• **Records supplied**
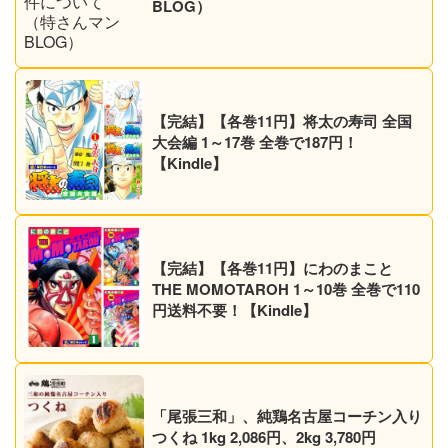
BLOG）
【完結】【各巻11円】将太の寿司 全国
大会編 1～17巻 全巻で187円！
【Kindle】
【完結】【各巻11円】にわのまこと
THE MOMOTAROH 1～10巻 全巻で110
円送料不要！【Kindle】
「尾張三和」、純鶏名古屋コーチン入り
つくね 1kg 2,086円、2kg 3,780円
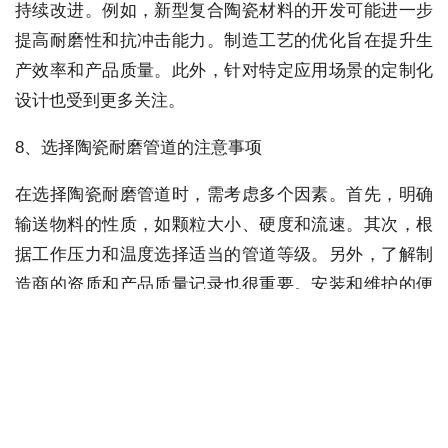
持续改进。例如，新型复合陶瓷材料的开发可能进一步
提高耐磨性和抗冲击能力。制造工艺的优化旨在提升生
产效率和产品质量。此外，针对特定应用场景的定制化
设计也受到更多关注。
8、选择陶瓷耐磨管道的注意事项
在选择陶瓷耐磨管道时，需考虑多个因素。首先，明确
输送物料的性质，如颗粒大小、硬度和流速。其次，根
据工作压力和温度选择适当的管道等级。另外，了解制
造商的资质和产品质量记录也很重要。安装和维护的便
利性也应纳入评估范围。
综上所述，武汉陶瓷耐磨管道是一种适用于高磨损环境
的工业管道，其特点在于陶瓷内衬提供的耐磨保护。通
过合理的选型、安装和维护，这种管道能在多种工业应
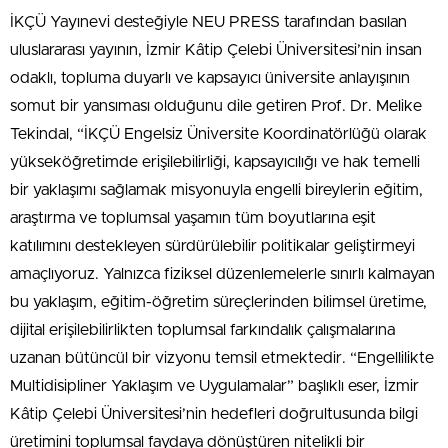
İKÇÜ Yayınevi desteğiyle NEU PRESS tarafından basılan
uluslararası yayının, İzmir Kâtip Çelebi Üniversitesi’nin insan
odaklı, topluma duyarlı ve kapsayıcı üniversite anlayışının
somut bir yansıması olduğunu dile getiren Prof. Dr. Melike
Tekindal, “İKÇÜ Engelsiz Üniversite Koordinatörlüğü olarak
yükseköğretimde erişilebilirliği, kapsayıcılığı ve hak temelli
bir yaklaşımı sağlamak misyonuyla engelli bireylerin eğitim,
araştırma ve toplumsal yaşamın tüm boyutlarına eşit
katılımını destekleyen sürdürülebilir politikalar geliştirmeyi
amaçlıyoruz. Yalnızca fiziksel düzenlemelerle sınırlı kalmayan
bu yaklaşım, eğitim-öğretim süreçlerinden bilimsel üretime,
dijital erişilebilirlikten toplumsal farkındalık çalışmalarına
uzanan bütüncül bir vizyonu temsil etmektedir. “Engellilikte
Multidisipliner Yaklaşım ve Uygulamalar” başlıklı eser, İzmir
Kâtip Çelebi Üniversitesi’nin hedefleri doğrultusunda bilgi
üretimini toplumsal faydaya dönüştüren nitelikli bir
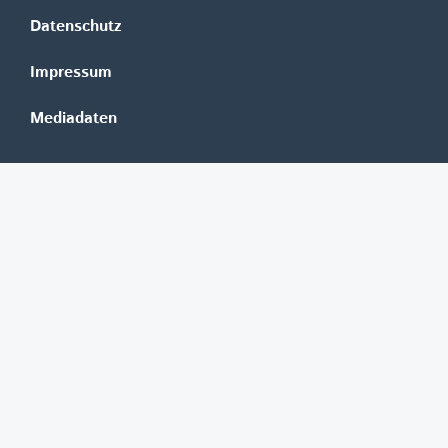
Datenschutz
Impressum
Mediadaten
Banken
Erste Group
Raiffeisen
UniCredit Bank Austria
BAWAG Group
Oberbank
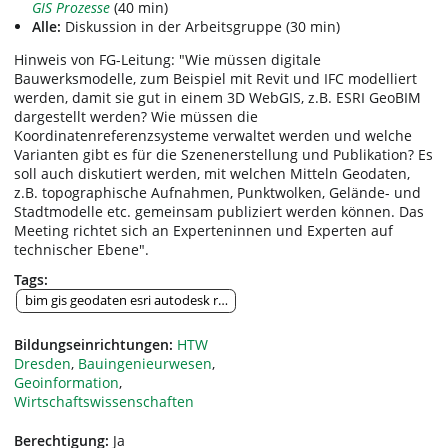
GIS Prozesse
(40 min)
Alle:
Diskussion in der Arbeitsgruppe (30 min)
Hinweis von FG-Leitung: "Wie müssen digitale
Bauwerksmodelle, zum Beispiel mit Revit und IFC modelliert
werden, damit sie gut in einem 3D WebGIS, z.B. ESRI GeoBIM
dargestellt werden? Wie müssen die
Koordinatenreferenzsysteme verwaltet werden und welche
Varianten gibt es für die Szenenerstellung und Publikation? Es
soll auch diskutiert werden, mit welchen Mitteln Geodaten,
z.B. topographische Aufnahmen, Punktwolken, Gelände- und
Stadtmodelle etc. gemeinsam publiziert werden können. Das
Meeting richtet sich an Experteninnen und Experten auf
technischer Ebene".
Tags:
bim gis geodaten esri autodesk revit ifc citygml digitaler zwilling buildi
Bildungseinrichtungen:
HTW
Dresden
,
Bauingenieurwesen
,
Geoinformation
,
Wirtschaftswissenschaften
Berechtigung:
Ja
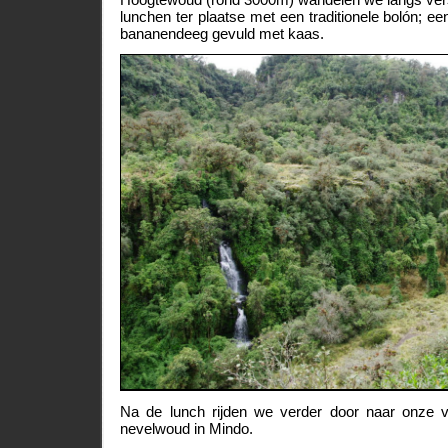
lunchen ter plaatse met een traditionele bolón; e
bananendeeg gevuld met kaas.
Na de lunch rijden we verder door naar onze 
nevelwoud in Mindo.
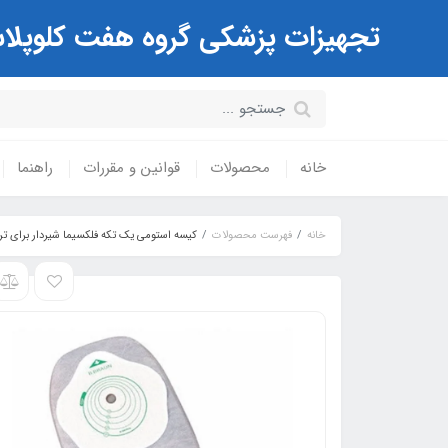
تجهیزات پزشکی گروه هفت کلوپلاست Coloplast ( مرکز تخصصی کیسه های استوم
خانه
محصولات
قوانین و مقررات
راهنما
خانه
فهرست محصولات
کیسه استومی یک تکه فلکسیما شیردار برای ترشحات زیادB.BAUAN (فیسچول-ا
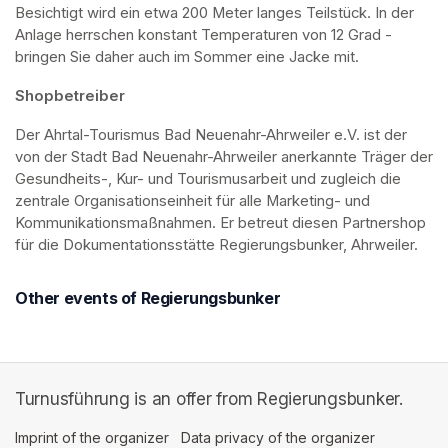
Besichtigt wird ein etwa 200 Meter langes Teilstück. In der 
Anlage herrschen konstant Temperaturen von 12 Grad - 
bringen Sie daher auch im Sommer eine Jacke mit. 
Shopbetreiber
Der Ahrtal-Tourismus Bad Neuenahr-Ahrweiler e.V. ist der 
von der Stadt Bad Neuenahr-Ahrweiler anerkannte Träger der 
Gesundheits-, Kur- und Tourismusarbeit und zugleich die 
zentrale Organisationseinheit für alle Marketing- und 
Kommunikationsmaßnahmen. Er betreut diesen Partnershop 
für die Dokumentationsstätte Regierungsbunker, Ahrweiler.
Other events of Regierungsbunker
Turnusführung is an offer from Regierungsbunker.
Imprint of the organizer
(opens in a new tab)
Data privacy of the organizer
(opens in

• **Problem to work on**
Search the records for the word "Neuenahr". Copy every line that has it.

• **Your solution**
Der Ahrtal-Tourismus Bad Neuenahr-Ahrweiler e.V. ist der 
von der Stadt Bad Neuenahr-Ahrweiler anerkannte Träger der 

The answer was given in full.